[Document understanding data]
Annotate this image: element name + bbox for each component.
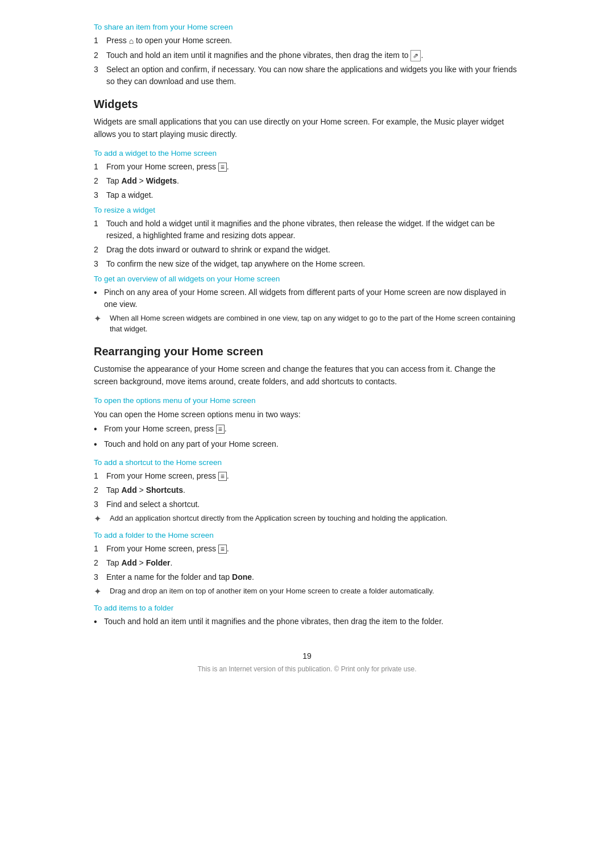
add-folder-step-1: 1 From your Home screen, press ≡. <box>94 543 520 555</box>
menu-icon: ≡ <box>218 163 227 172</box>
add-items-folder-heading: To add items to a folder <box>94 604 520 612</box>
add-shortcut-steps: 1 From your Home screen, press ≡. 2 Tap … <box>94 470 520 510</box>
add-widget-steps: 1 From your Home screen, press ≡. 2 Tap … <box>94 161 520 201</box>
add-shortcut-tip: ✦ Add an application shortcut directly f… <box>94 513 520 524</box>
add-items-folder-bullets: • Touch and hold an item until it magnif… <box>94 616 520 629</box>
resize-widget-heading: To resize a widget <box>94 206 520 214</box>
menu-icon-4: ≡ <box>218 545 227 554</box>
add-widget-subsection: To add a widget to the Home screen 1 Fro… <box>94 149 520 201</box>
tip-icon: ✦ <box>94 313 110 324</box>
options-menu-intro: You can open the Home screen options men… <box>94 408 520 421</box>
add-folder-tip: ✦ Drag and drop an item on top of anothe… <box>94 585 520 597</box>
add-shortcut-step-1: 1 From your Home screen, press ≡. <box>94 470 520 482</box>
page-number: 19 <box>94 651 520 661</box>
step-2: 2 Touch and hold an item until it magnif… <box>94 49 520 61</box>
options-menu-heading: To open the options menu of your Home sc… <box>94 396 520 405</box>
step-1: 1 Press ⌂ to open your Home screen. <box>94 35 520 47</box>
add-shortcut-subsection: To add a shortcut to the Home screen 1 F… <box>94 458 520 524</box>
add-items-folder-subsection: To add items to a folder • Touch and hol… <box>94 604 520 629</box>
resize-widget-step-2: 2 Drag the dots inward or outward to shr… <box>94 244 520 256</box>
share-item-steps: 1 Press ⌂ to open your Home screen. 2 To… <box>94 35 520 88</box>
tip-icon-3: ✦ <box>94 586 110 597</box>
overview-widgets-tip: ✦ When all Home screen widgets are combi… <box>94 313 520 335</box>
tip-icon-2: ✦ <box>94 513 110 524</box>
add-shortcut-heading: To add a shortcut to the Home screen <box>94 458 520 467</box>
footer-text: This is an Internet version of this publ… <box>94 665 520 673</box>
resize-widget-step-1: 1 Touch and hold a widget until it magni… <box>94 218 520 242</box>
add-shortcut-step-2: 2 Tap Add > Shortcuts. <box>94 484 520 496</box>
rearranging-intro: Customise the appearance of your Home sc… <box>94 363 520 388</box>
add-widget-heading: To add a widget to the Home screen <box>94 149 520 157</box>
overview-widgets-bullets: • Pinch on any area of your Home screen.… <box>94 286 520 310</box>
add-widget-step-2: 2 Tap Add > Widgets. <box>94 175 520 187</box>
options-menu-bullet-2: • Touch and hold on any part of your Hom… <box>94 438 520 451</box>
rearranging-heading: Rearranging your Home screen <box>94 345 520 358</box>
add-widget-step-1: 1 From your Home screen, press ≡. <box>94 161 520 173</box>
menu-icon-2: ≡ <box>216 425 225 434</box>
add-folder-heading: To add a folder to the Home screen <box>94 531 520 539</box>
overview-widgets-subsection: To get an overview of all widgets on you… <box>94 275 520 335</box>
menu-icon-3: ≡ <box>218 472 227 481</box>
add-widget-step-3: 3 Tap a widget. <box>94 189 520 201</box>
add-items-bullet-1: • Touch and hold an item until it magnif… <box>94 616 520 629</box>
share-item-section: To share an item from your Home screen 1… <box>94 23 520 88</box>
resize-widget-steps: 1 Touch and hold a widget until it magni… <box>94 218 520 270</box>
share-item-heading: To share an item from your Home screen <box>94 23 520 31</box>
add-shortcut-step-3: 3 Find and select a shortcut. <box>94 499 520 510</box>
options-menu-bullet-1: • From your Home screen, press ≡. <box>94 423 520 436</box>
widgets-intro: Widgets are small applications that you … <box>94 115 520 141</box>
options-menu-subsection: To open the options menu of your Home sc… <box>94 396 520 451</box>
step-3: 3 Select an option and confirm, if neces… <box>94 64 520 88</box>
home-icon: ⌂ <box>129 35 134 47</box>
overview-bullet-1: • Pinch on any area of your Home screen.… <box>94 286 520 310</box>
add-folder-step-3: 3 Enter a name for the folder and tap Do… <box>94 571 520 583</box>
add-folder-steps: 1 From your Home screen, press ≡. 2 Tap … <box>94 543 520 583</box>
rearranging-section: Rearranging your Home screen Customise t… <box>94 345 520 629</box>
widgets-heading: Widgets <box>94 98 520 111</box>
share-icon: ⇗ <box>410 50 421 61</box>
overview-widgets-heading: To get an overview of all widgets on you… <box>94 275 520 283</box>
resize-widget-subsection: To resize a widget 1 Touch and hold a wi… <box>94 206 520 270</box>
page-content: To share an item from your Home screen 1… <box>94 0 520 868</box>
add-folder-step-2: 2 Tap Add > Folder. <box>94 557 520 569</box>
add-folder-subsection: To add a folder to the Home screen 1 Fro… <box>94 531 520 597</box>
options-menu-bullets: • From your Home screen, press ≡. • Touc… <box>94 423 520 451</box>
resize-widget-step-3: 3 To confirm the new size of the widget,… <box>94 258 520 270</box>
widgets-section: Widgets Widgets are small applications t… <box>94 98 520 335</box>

* **About this task**: Without including any pictures, please restate all the records exactly.

* **Result of this task**:
Annotate this image: element name + bbox for each component.
add-folder-step-1: 1 From your Home screen, press ≡. <box>94 543 520 555</box>
menu-icon: ≡ <box>218 163 227 172</box>
add-items-folder-heading: To add items to a folder <box>94 604 520 612</box>
add-shortcut-steps: 1 From your Home screen, press ≡. 2 Tap … <box>94 470 520 510</box>
add-widget-steps: 1 From your Home screen, press ≡. 2 Tap … <box>94 161 520 201</box>
add-shortcut-tip: ✦ Add an application shortcut directly f… <box>94 513 520 524</box>
add-items-folder-bullets: • Touch and hold an item until it magnif… <box>94 616 520 629</box>
resize-widget-heading: To resize a widget <box>94 206 520 214</box>
menu-icon-4: ≡ <box>218 545 227 554</box>
add-widget-subsection: To add a widget to the Home screen 1 Fro… <box>94 149 520 201</box>
tip-icon: ✦ <box>94 313 110 324</box>
options-menu-intro: You can open the Home screen options men… <box>94 408 520 421</box>
add-folder-tip: ✦ Drag and drop an item on top of anothe… <box>94 585 520 597</box>
add-shortcut-step-1: 1 From your Home screen, press ≡. <box>94 470 520 482</box>
page-number: 19 <box>94 651 520 661</box>
step-2: 2 Touch and hold an item until it magnif… <box>94 49 520 61</box>
options-menu-heading: To open the options menu of your Home sc… <box>94 396 520 405</box>
step-1: 1 Press ⌂ to open your Home screen. <box>94 35 520 47</box>
add-shortcut-subsection: To add a shortcut to the Home screen 1 F… <box>94 458 520 524</box>
add-items-folder-subsection: To add items to a folder • Touch and hol… <box>94 604 520 629</box>
resize-widget-step-2: 2 Drag the dots inward or outward to shr… <box>94 244 520 256</box>
share-item-steps: 1 Press ⌂ to open your Home screen. 2 To… <box>94 35 520 88</box>
tip-icon-3: ✦ <box>94 586 110 597</box>
overview-widgets-tip: ✦ When all Home screen widgets are combi… <box>94 313 520 335</box>
tip-icon-2: ✦ <box>94 513 110 524</box>
add-shortcut-heading: To add a shortcut to the Home screen <box>94 458 520 467</box>
footer-text: This is an Internet version of this publ… <box>94 665 520 673</box>
resize-widget-step-1: 1 Touch and hold a widget until it magni… <box>94 218 520 242</box>
add-shortcut-step-2: 2 Tap Add > Shortcuts. <box>94 484 520 496</box>
rearranging-intro: Customise the appearance of your Home sc… <box>94 363 520 388</box>
add-widget-heading: To add a widget to the Home screen <box>94 149 520 157</box>
overview-widgets-bullets: • Pinch on any area of your Home screen.… <box>94 286 520 310</box>
add-widget-step-2: 2 Tap Add > Widgets. <box>94 175 520 187</box>
options-menu-bullet-2: • Touch and hold on any part of your Hom… <box>94 438 520 451</box>
rearranging-heading: Rearranging your Home screen <box>94 345 520 358</box>
add-widget-step-1: 1 From your Home screen, press ≡. <box>94 161 520 173</box>
menu-icon-2: ≡ <box>216 425 225 434</box>
add-folder-heading: To add a folder to the Home screen <box>94 531 520 539</box>
overview-widgets-subsection: To get an overview of all widgets on you… <box>94 275 520 335</box>
menu-icon-3: ≡ <box>218 472 227 481</box>
add-widget-step-3: 3 Tap a widget. <box>94 189 520 201</box>
add-items-bullet-1: • Touch and hold an item until it magnif… <box>94 616 520 629</box>
share-item-section: To share an item from your Home screen 1… <box>94 23 520 88</box>
resize-widget-steps: 1 Touch and hold a widget until it magni… <box>94 218 520 270</box>
share-item-heading: To share an item from your Home screen <box>94 23 520 31</box>
add-shortcut-step-3: 3 Find and select a shortcut. <box>94 499 520 510</box>
options-menu-bullet-1: • From your Home screen, press ≡. <box>94 423 520 436</box>
widgets-intro: Widgets are small applications that you … <box>94 115 520 141</box>
options-menu-subsection: To open the options menu of your Home sc… <box>94 396 520 451</box>
step-3: 3 Select an option and confirm, if neces… <box>94 64 520 88</box>
home-icon: ⌂ <box>129 35 134 47</box>
overview-bullet-1: • Pinch on any area of your Home screen.… <box>94 286 520 310</box>
add-folder-step-3: 3 Enter a name for the folder and tap Do… <box>94 571 520 583</box>
add-folder-steps: 1 From your Home screen, press ≡. 2 Tap … <box>94 543 520 583</box>
rearranging-section: Rearranging your Home screen Customise t… <box>94 345 520 629</box>
widgets-heading: Widgets <box>94 98 520 111</box>
share-icon: ⇗ <box>410 50 421 61</box>
overview-widgets-heading: To get an overview of all widgets on you… <box>94 275 520 283</box>
resize-widget-subsection: To resize a widget 1 Touch and hold a wi… <box>94 206 520 270</box>
page-content: To share an item from your Home screen 1… <box>94 0 520 868</box>
add-folder-step-2: 2 Tap Add > Folder. <box>94 557 520 569</box>
add-folder-subsection: To add a folder to the Home screen 1 Fro… <box>94 531 520 597</box>
options-menu-bullets: • From your Home screen, press ≡. • Touc… <box>94 423 520 451</box>
resize-widget-step-3: 3 To confirm the new size of the widget,… <box>94 258 520 270</box>
widgets-section: Widgets Widgets are small applications t… <box>94 98 520 335</box>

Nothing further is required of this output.